**Task:**
Your task is to transcribe the entries below exactly, beginning with the line containing "上午：09～12 (94, 954)" and ending with the final line, and to add nothing else.

━━━ Source material

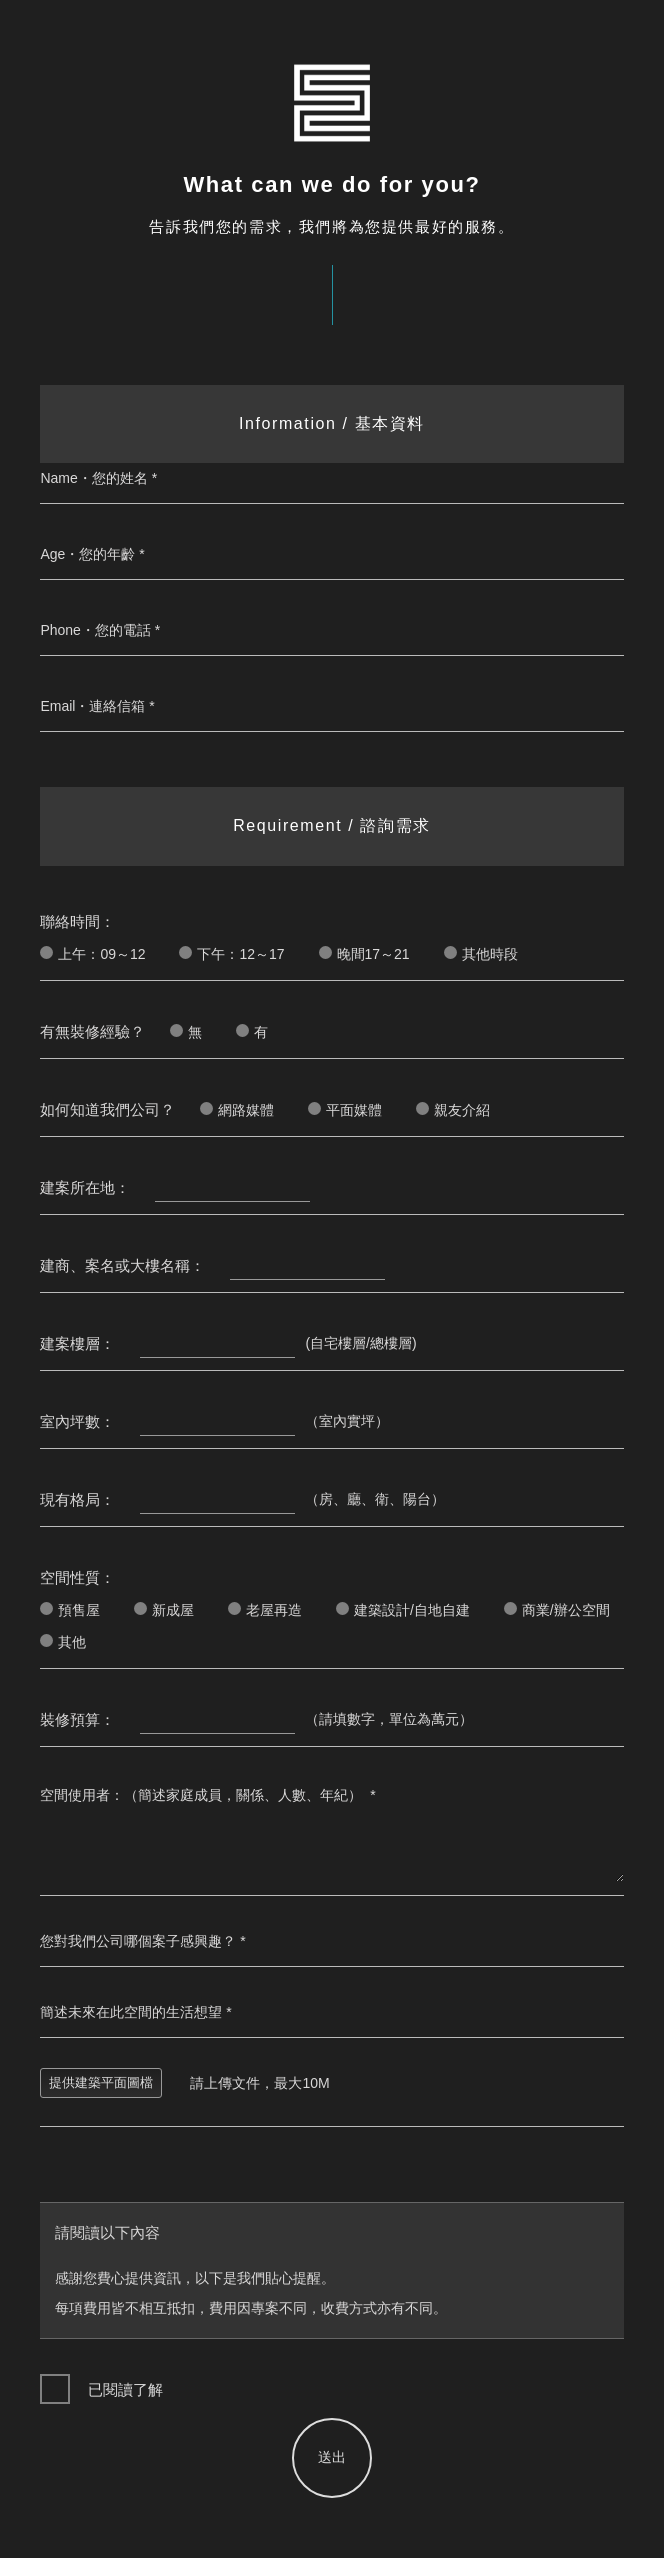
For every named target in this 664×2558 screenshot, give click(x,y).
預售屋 (72, 1610)
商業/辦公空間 (557, 1610)
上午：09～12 (94, 954)
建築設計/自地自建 (405, 1610)
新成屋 (166, 1610)
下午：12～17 (233, 954)
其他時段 (481, 954)
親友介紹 (453, 1110)
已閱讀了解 (125, 2389)
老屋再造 (267, 1610)
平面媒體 (347, 1110)
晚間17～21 (366, 954)
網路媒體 (239, 1110)
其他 (63, 1642)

━━━━━━

**Result of the exercise:**
上午：09～12 (94, 954)
建築設計/自地自建 (405, 1610)
新成屋 (166, 1610)
下午：12～17 (233, 954)
其他時段 (481, 954)
親友介紹 (453, 1110)
已閱讀了解 (125, 2389)
老屋再造 (267, 1610)
平面媒體 (347, 1110)
晚間17～21 (366, 954)
網路媒體 (239, 1110)
其他 (63, 1642)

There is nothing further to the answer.